Sweet Success Preliminary Financials Indicate a Profit of $2.3 Million for the Third Quarter That Ended September 30, 2007


SAN ANTONIO, Nov. 6, 2007 (PRIME NEWSWIRE) -- Sweet Success Enterprises (OTCBB:SWTS), the maker of GlucaSafe which supports healthy glucose levels and a line of innovative and delicious healthy-lifestyle beverages, announced today that preliminary results indicate that Sweet Success will report a profit for the third quarter of approximately $2.3 million due to accounting adjustments.

"The profit was the result of market activities that affected the price of our outstanding derivatives," said William Gallagher, Sweet Success CEO. "After a closer look we have improved our bottom line on a cash basis and actual estimated cash loss for the third quarter of $163,008 for the September 30th quarter versus $301,502 at the second quarter and $644,807 in the first quarter. This indicates our cost structure is the right size now and is positioned to be leveraged as we generate the higher sales primarily from the recent rollout to the large chain through their northern U.S. outlets," added Gallagher.



                          TABLE - CASH LOSSES
 --------------------------------------------------------------------
      Q1                         Q2                         Q3
 --------------------------------------------------------------------
   $644,087                   $301,502                   $163,008
    actual                     actual                    forecast
 --------------------------------------------------------------------

Product statements have not been evaluated by the FDA. The products are not intended to diagnose, treat, cure or prevent disease.

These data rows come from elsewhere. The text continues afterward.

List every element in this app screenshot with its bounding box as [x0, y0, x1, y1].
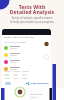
- button[interactable]: [13, 71, 20, 79]
- button[interactable]: [2, 44, 51, 51]
- button[interactable]: [22, 71, 29, 79]
- staticText: 420/720: [30, 96, 37, 98]
- button[interactable]: [5, 82, 11, 85]
- staticText: Tests With Detailed Analysis: [0, 3, 64, 16]
- staticText: Overall Score: [30, 93, 43, 96]
- staticText: A mix of subject specific exams to help …: [0, 16, 64, 24]
- staticText: Recent NEET Full Length Test: [4, 36, 35, 39]
- button[interactable]: [4, 71, 11, 79]
- button[interactable]: [2, 58, 51, 65]
- button[interactable]: [2, 51, 51, 58]
- button[interactable]: [2, 65, 51, 72]
- button[interactable]: Share scorecard: [26, 82, 49, 85]
- staticText: SHARE SCORECARD: [30, 82, 49, 85]
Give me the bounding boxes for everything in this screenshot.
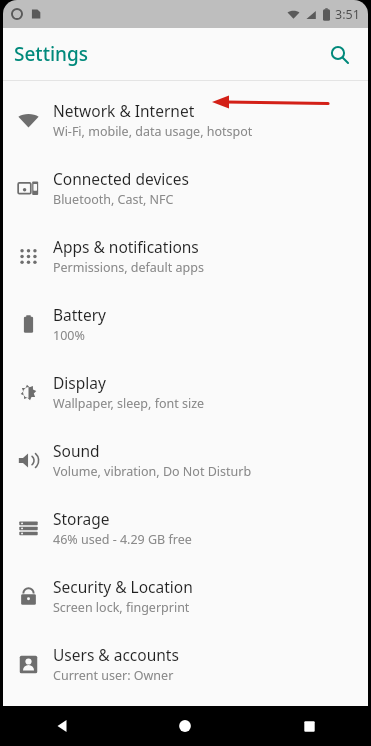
staticText: Apps & notifications <box>53 236 199 257</box>
staticText: Security & Location <box>53 576 193 597</box>
button[interactable]: Battery <box>3 290 368 358</box>
staticText: Battery <box>53 304 107 325</box>
button[interactable]: Network & Internet <box>3 86 368 154</box>
button[interactable]: Display <box>3 358 368 426</box>
button[interactable]: Storage <box>3 494 368 562</box>
staticText: 3:51 <box>335 6 360 23</box>
staticText: Wi-Fi, mobile, data usage, hotspot <box>53 123 253 140</box>
button[interactable]: Recent apps <box>247 706 371 746</box>
staticText: Wallpaper, sleep, font size <box>53 395 205 412</box>
button[interactable]: Security & Location <box>3 562 368 630</box>
staticText: Volume, vibration, Do Not Disturb <box>53 463 252 480</box>
staticText: 46% used - 4.29 GB free <box>53 531 192 548</box>
staticText: Screen lock, fingerprint <box>53 599 190 616</box>
button[interactable]: Search <box>322 37 356 71</box>
staticText: Network & Internet <box>53 100 195 121</box>
button[interactable]: Home <box>123 706 247 746</box>
staticText: Bluetooth, Cast, NFC <box>53 191 174 208</box>
staticText: Users & accounts <box>53 644 179 665</box>
staticText: Settings <box>14 41 88 67</box>
staticText: Permissions, default apps <box>53 259 204 276</box>
button[interactable]: Users & accounts <box>3 630 368 698</box>
staticText: Display <box>53 372 106 393</box>
button[interactable]: Back <box>0 706 123 746</box>
staticText: 100% <box>53 327 85 344</box>
button[interactable]: Connected devices <box>3 154 368 222</box>
button[interactable]: Sound <box>3 426 368 494</box>
staticText: Current user: Owner <box>53 667 174 684</box>
button[interactable]: Apps & notifications <box>3 222 368 290</box>
staticText: Sound <box>53 440 100 461</box>
staticText: Connected devices <box>53 168 189 189</box>
staticText: Storage <box>53 508 110 529</box>
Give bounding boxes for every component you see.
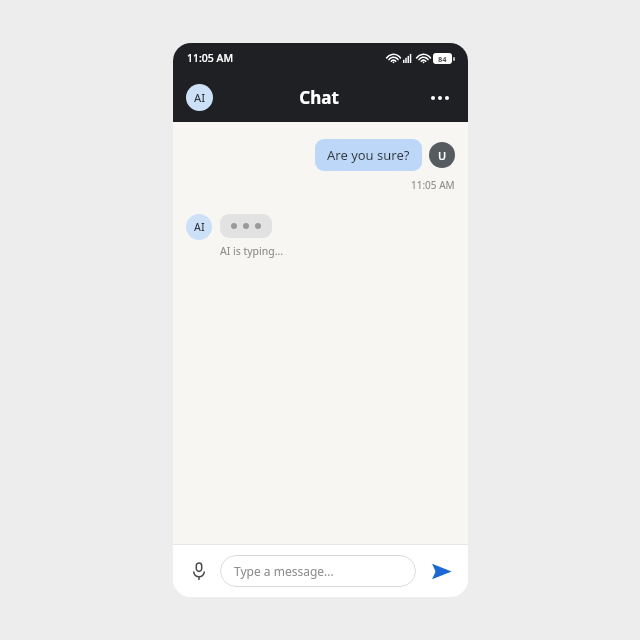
button[interactable]: Voice input [185,557,213,585]
staticText: Type a message... [234,563,334,579]
staticText: 84 [438,54,447,64]
staticText: 11:05 AM [411,178,455,192]
staticText: AI is typing... [220,244,284,258]
staticText: U [438,148,447,163]
staticText: AI [194,90,206,105]
button[interactable]: More options [425,83,455,113]
staticText: 11:05 AM [187,51,234,65]
button[interactable] [220,214,272,238]
staticText: Are you sure? [327,146,410,164]
button[interactable]: Type a message... [220,555,416,587]
button[interactable]: Are you sure? [315,139,422,171]
staticText: AI [194,220,205,234]
staticText: Chat [299,86,339,109]
button[interactable]: AI [186,84,213,111]
button[interactable]: Send [426,556,456,586]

The Sweet Success Enterprises, Inc. logo is available at http://www.primenewswire.com/newsroom/prs/?pkgid=3428

"Safe Harbor" Statement under the Private Securities Litigation Reform Act of 1995: This release includes forward-looking statements intended to qualify for the safe harbor from liability established by the Private Securities Litigation Reform Act of 1995. All statements which address actual results could differ materially from those expressed or implied in forward-looking statements. These statements are made on the basis of management's views and assumptions. As a result, there can be no assurance that management's expectations will necessarily come to pass. These forward-looking statements generally can be identified by phrases such as management "believes," "expects," "anticipates," "foresees," "forecasts," "estimates" or other words or phrases of similar import. Similarly, statements in this release that describe the Company's business strategy, outlook, objectives, plans, intentions or goals also are forward-looking statements. All such forward-looking statements are subject to certain risks and uncertainties that could cause actual results to differ materially from those in forward-looking statements. Management cautions that the ability to attract clients and generate business may be affected by a decline in the Company's financial ratings, the competitive environment, the Company's ability to raise sufficient capital to meet the collateral requirements associated with its current business and to fund the Company's continuing operations and changes in market conditions.